RuntimeError of Scatter function on GPU but not on CPU

A line of code: Hx.scatter(1, indices, kmatrix) in my project threw the error: “RuntimeError: invalid argument 3: Index tensor must have the same size as input tensor”. The error is invoked only on GPU, but not CPU. This is weird, especially it seems to relate to the variable size, which should not differ on different devices.

What’s the reason for this?

Hi,

Could you give a small code sample to reproduce this issue please?

Hi, @albanD

The code below is an example.

import torch
import torch.nn as nn
import torch.nn.functional as F
import torch.nn.parameter as Parameter
from torch.autograd import Variable


BS, C = 256, 8
sn = torch.randn(1)[0]
gate_rand = Variable(torch.rand(BS, C).cuda(), requires_grad=True)
noise_rand = Variable(torch.rand(BS, C).cuda(), requires_grad=True)

gate = gate_rand + 1.0e-3
noise = noise_rand + 1.0e-4
Hx = gate + sn*noise
print(gate.requires_grad, noise.requires_grad)

topk, indices = torch.topk(Hx, C//2)
_, neg_indices = torch.topk(-Hx, C//2)
topk1, indices1 = torch.topk(Hx, C//2+1)
thresh_k = topk.min(1, keepdim=True)[0]
thresh_k1 = topk1.min(1, keepdim=True)[0]

Hx_mask = Hx.scatter(1, neg_indices, float('-inf'))

kmatrix = thresh_k.repeat(1, C)
kmatrix1 = thresh_k1.repeat(1, C)
print(kmatrix.size(), kmatrix1.size(), Hx.size(), indices.size())
kth_excluding = kmatrix.scatter(1, indices, kmatrix1)
print('Hx: ', Hx_mask.size())
print('kth_excluding: ', kth_excluding.size())
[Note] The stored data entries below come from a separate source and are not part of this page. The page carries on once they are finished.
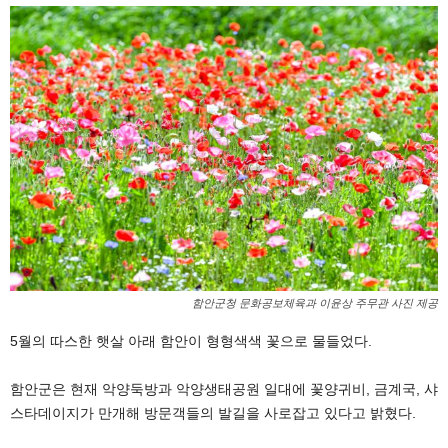
함안군청 문화공보체육과 이윤상 주무관 사진 제공
5월의 따스한 햇살 아래 함안이 형형색색 꽃으로 물들었다.
함안군은 현재 악양둑방과 악양생태공원 일대에 꽃양귀비, 금계국, 샤
스타데이지가 만개해 방문객들의 발길을 사로잡고 있다고 밝혔다.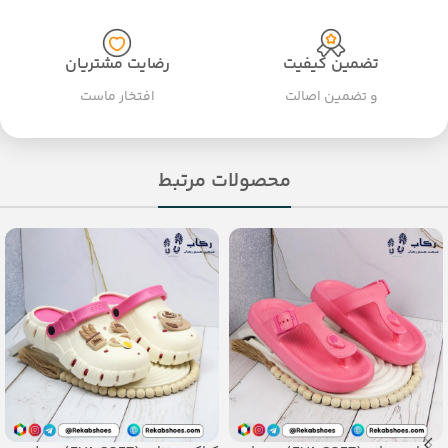
تضمین کیفیت
رضایت مشتریان
و تضمین اصالت
افتخار ماست
محصولات مرتبط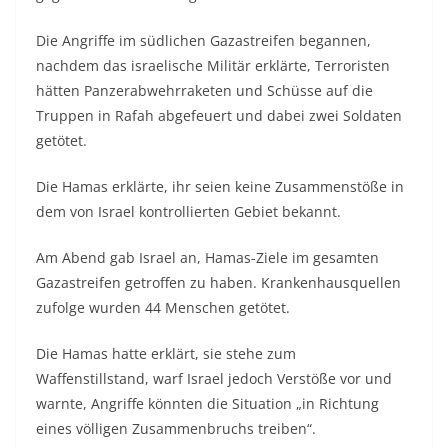
Die Angriffe im südlichen Gazastreifen begannen,
nachdem das israelische Militär erklärte, Terroristen
hätten Panzerabwehrraketen und Schüsse auf die
Truppen in Rafah abgefeuert und dabei zwei Soldaten
getötet.
Die Hamas erklärte, ihr seien keine Zusammenstöße in
dem von Israel kontrollierten Gebiet bekannt.
Am Abend gab Israel an, Hamas-Ziele im gesamten
Gazastreifen getroffen zu haben. Krankenhausquellen
zufolge wurden 44 Menschen getötet.
Die Hamas hatte erklärt, sie stehe zum
Waffenstillstand, warf Israel jedoch Verstöße vor und
warnte, Angriffe könnten die Situation „in Richtung
eines völligen Zusammenbruchs treiben“.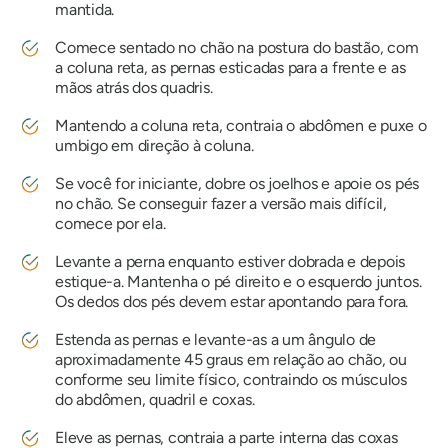
mantida.
Comece sentado no chão na postura do bastão, com
a coluna reta, as pernas esticadas para a frente e as
mãos atrás dos quadris.
Mantendo a coluna reta, contraia o abdômen e puxe o
umbigo em direção à coluna.
Se você for iniciante, dobre os joelhos e apoie os pés
no chão. Se conseguir fazer a versão mais difícil,
comece por ela.
Levante a perna enquanto estiver dobrada e depois
estique-a. Mantenha o pé direito e o esquerdo juntos.
Os dedos dos pés devem estar apontando para fora.
Estenda as pernas e levante-as a um ângulo de
aproximadamente 45 graus em relação ao chão, ou
conforme seu limite físico, contraindo os músculos
do abdômen, quadril e coxas.
Eleve as pernas, contraia a parte interna das coxas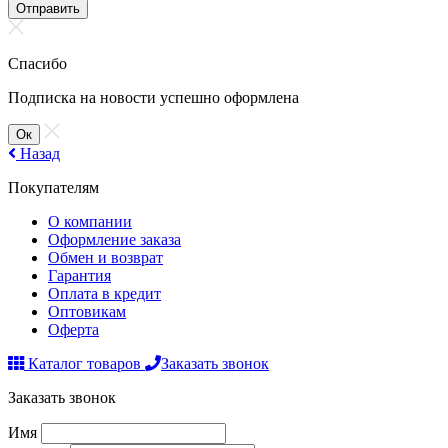
Отправить
Спасибо
Подписка на новости успешно оформлена
Ок
Назад
Покупателям
О компании
Оформление заказа
Обмен и возврат
Гарантия
Оплата в кредит
Оптовикам
Оферта
Каталог товаров
Заказать звонок
Заказать звонок
Имя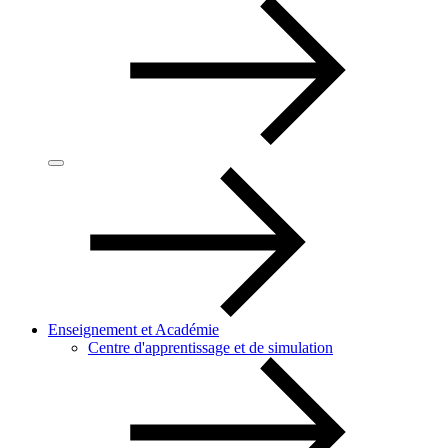
Enseignement et Académie
Centre d'apprentissage et de simulation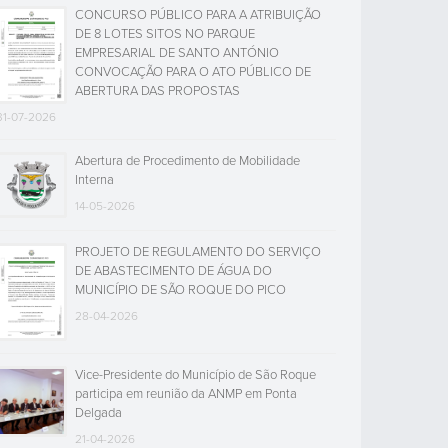
CONCURSO PÚBLICO PARA A ATRIBUIÇÃO
DE 8 LOTES SITOS NO PARQUE
EMPRESARIAL DE SANTO ANTÓNIO
CONVOCAÇÃO PARA O ATO PÚBLICO DE
ABERTURA DAS PROPOSTAS
31-07-2026
Abertura de Procedimento de Mobilidade
Interna
14-05-2026
PROJETO DE REGULAMENTO DO SERVIÇO
DE ABASTECIMENTO DE ÁGUA DO
MUNICÍPIO DE SÃO ROQUE DO PICO
28-04-2026
Vice-Presidente do Município de São Roque
participa em reunião da ANMP em Ponta
Delgada
21-04-2026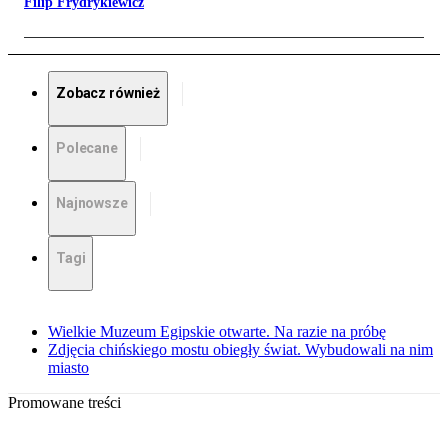
Filip Frydrykiewicz
Zobacz również
Polecane
Najnowsze
Tagi
Wielkie Muzeum Egipskie otwarte. Na razie na próbę
Zdjęcia chińskiego mostu obiegły świat. Wybudowali na nim
miasto
Promowane treści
Using the current master branch, I get the following output for your code.

$ python sample.py 
(True, True)
((256, 8), (256, 8), (256, 8), (256, 4))
('Hx: ', (256, 8))
('kth_excluding: ', (256, 8))

This code crashes on your machine? What version of pytorch are you using?

I used pytorch-0.2.0_4, and it threw RumtimeError.
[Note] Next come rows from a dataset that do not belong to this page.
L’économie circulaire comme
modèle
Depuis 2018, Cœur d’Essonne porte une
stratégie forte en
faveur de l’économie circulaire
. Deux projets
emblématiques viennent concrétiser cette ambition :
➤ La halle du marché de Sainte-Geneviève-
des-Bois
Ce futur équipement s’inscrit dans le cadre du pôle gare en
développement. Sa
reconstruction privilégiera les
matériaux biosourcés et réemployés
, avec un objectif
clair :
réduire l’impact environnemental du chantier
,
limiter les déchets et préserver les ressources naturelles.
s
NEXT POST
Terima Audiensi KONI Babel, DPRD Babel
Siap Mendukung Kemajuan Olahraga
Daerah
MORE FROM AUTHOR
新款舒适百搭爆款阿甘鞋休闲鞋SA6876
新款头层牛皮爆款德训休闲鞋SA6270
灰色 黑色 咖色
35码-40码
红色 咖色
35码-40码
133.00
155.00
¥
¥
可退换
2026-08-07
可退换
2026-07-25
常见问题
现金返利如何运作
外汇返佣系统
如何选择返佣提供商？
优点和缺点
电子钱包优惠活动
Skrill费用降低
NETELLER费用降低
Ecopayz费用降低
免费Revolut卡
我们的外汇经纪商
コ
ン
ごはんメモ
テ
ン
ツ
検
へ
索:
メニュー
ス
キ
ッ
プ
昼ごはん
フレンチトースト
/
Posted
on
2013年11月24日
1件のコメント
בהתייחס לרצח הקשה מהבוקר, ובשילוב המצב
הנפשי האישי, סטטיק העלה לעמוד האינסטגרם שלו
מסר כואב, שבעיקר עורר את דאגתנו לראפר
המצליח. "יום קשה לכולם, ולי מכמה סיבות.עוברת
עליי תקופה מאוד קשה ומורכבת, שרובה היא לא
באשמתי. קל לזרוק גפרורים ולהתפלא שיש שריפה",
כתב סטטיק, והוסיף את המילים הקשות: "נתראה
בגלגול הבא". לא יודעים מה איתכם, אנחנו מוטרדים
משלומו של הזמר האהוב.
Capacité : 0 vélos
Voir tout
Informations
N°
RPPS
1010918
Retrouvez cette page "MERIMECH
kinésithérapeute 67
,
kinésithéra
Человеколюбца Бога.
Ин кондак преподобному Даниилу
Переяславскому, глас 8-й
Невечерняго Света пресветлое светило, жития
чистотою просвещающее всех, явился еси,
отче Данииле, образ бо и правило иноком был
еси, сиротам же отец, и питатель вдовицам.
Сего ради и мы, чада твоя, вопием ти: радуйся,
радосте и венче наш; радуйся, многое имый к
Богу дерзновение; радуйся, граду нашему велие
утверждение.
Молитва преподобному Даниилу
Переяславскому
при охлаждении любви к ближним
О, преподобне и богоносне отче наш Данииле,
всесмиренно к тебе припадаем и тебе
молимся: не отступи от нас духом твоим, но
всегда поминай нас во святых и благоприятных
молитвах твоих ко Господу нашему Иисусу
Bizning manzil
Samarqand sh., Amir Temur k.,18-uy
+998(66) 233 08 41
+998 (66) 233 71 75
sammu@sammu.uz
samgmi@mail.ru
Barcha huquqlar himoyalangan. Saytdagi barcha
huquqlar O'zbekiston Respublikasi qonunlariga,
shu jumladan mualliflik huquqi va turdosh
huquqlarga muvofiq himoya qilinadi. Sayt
Now the problem is solved after upgrading to 0.4.0, as you pointed out. Thank you

I have the same problem using pytorch 0.4.1

From the master branch, this still runs fine for me. What error are you getting?
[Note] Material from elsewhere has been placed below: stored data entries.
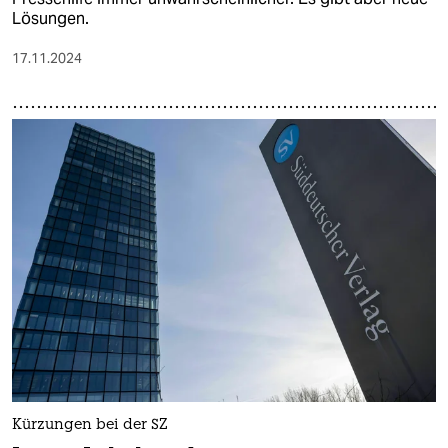
Lösungen.
17.11.2024
Kürzungen bei der SZ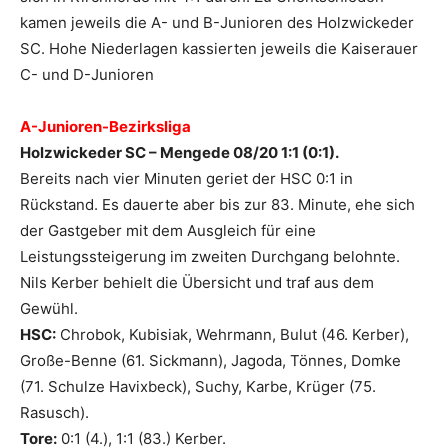
kamen jeweils die A- und B-Junioren des Holzwickeder
SC. Hohe Niederlagen kassierten jeweils die Kaiserauer
C- und D-Junioren
A-Junioren-Bezirksliga
Holzwickeder SC – Mengede 08/20 1:1 (0:1).
Bereits nach vier Minuten geriet der HSC 0:1 in
Rückstand. Es dauerte aber bis zur 83. Minute, ehe sich
der Gastgeber mit dem Ausgleich für eine
Leistungssteigerung im zweiten Durchgang belohnte.
Nils Kerber behielt die Übersicht und traf aus dem
Gewühl.
HSC:
Chrobok, Kubisiak, Wehrmann, Bulut (46. Kerber),
Große-Benne (61. Sickmann), Jagoda, Tönnes, Domke
(71. Schulze Havixbeck), Suchy, Karbe, Krüger (75.
Rasusch).
Tore:
0:1 (4.), 1:1 (83.) Kerber.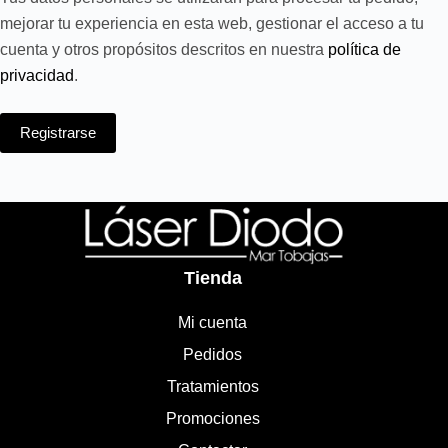
mejorar tu experiencia en esta web, gestionar el acceso a tu
cuenta y otros propósitos descritos en nuestra
política de
privacidad
.
Registrarse
Tienda
Mi cuenta
Pedidos
Tratamientos
Promociones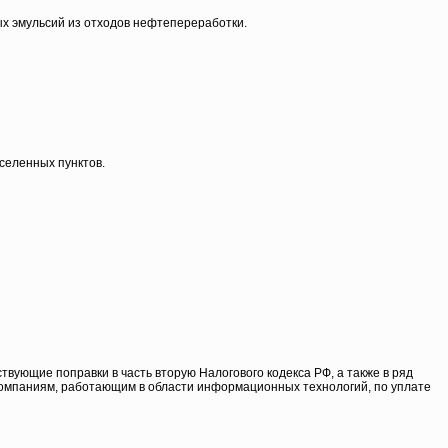
ых эмульсий из отходов нефтепереработки.
селенных пунктов.
твующие поправки в часть вторую Налогового кодекса РФ, а также в ряд
омпаниям, работающим в области информационных технологий, по уплате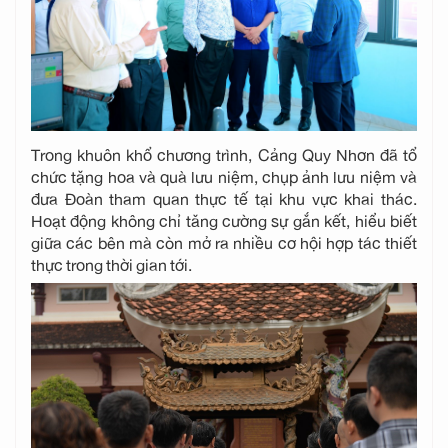
Trong khuôn khổ chương trình, Cảng Quy Nhơn đã tổ
chức tặng hoa và quà lưu niệm, chụp ảnh lưu niệm và
đưa Đoàn tham quan thực tế tại khu vực khai thác.
Hoạt động không chỉ tăng cường sự gắn kết, hiểu biết
giữa các bên mà còn mở ra nhiều cơ hội hợp tác thiết
thực trong thời gian tới.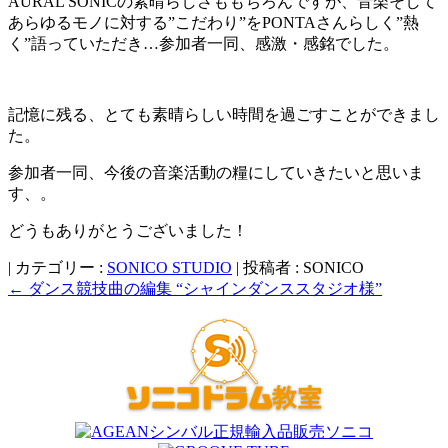
AURAL SONICの素晴らしさももちろんですが、音楽そして
あらゆるモノに対する”こだわり”をPONTAさんらしく”熱
く”語っていただき…参加者一同、感激・感銘でした。
記憶に残る、とても素晴らしい時間を過ごすことができまし
た。
参加者一同、今後の音楽活動の糧にしていきたいと思いま
す、。
どうもありがとうございました！
|
カテゴリー :
SONICO STUDIO
|
投稿者 : SONICO
←
ダンス競技曲の編集 “シャインダンススタジオ様”
投
稿
ナ
ビ
ゲ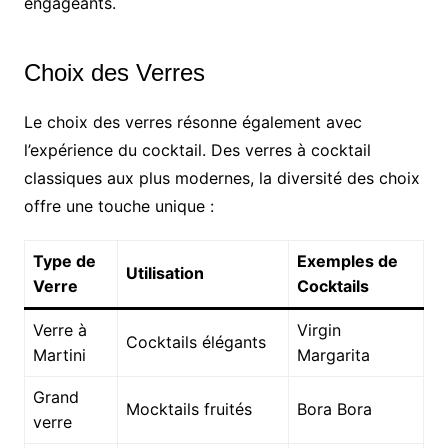
engageants.
Choix des Verres
Le choix des verres résonne également avec
l’expérience du cocktail. Des verres à cocktail
classiques aux plus modernes, la diversité des choix
offre une touche unique :
Type de
Exemples de
Utilisation
Verre
Cocktails
Verre à
Virgin
Cocktails élégants
Martini
Margarita
Grand
Mocktails fruités
Bora Bora
verre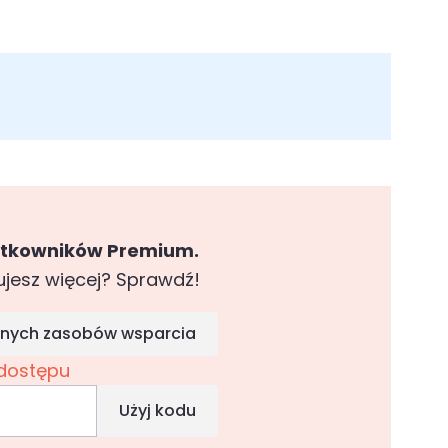
ytkowników Premium.
ujesz więcej? Sprawdź!
pełnych zasobów wsparcia
dostępu
Użyj kodu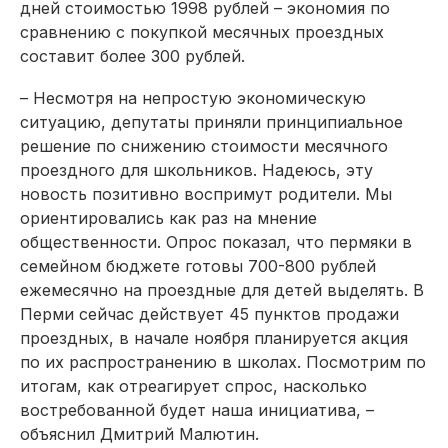
дней стоимостью 1998 рублей – экономия по
сравнению с покупкой месячных проездных
составит более 300 рублей.
– Несмотря на непростую экономическую
ситуацию, депутаты приняли принципиальное
решение по снижению стои­мости месячного
проездного для школьников. Надеюсь, эту
новость позитивно воспримут родители. Мы
ориентировались как раз на мнение
общественности. Опрос показал, что пермяки в
семейном бюджете готовы 700-800 рублей
ежемесячно на проездные для детей выделять. В
Перми сейчас действует 45 пунктов продажи
проездных, в начале ноября планируется акция
по их распространению в школах. Посмотрим по
итогам, как отреагирует спрос, насколько
востребованной будет наша инициатива, –
объяснил Дмит­рий Малютин.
The function producing the error is the following from the Ignite library:

def to_onehot(indices, num_classes):
    onehot = torch.zeros(indices.size(0), num_classes, device=indices.device)
    return onehot.scatter_(1, indices.unsqueeze(1), 1)

The error I get is:

RuntimeError: invalid argument 3: Index tensor must have same dimensions as output tensor at c:\programdata\miniconda3\conda-bld\pytorch_1533096106539\work\aten\src\thc\generic/THCTensorScatterGather.cu:295

So this is not the same error as this one?
Anyway, most certainly a problem where you have too many dimensions? indices should be of size batch, not batch x 1.

Ah yes the error is the same (at least the same kind). Right now “indices” has shape [32x112x112]. It doesn’t change the error even if I remove the “indices.unsqueeze(1)” and instead just use indices instead. Changing the index dimension from 1 to 0 doesn’t help either.

From the code that you sent, indices should be a 1D tensor and num_classes an int.

hmm the Pytorch documentation seems to suggest that it doesn’t need to be 1d (just the same shape as the tensor it operates on): doc link

Yes,
But the to_onehot function that you send call scatter on a 2D tensor that it creates and add one dimension to indices before giving it to scatter. So the original indices tensor given to to_onehot should be 1D.

Ah I see. Thanks! I will try to do something else then. This is part of the official pytorch Ignite library btw - that’s why I was quite sure it should have been working.

I got it working now - guess I ultimately was just confused by the documentation. The output measured should be a 1xN tensor for it to work. Thanks for your help!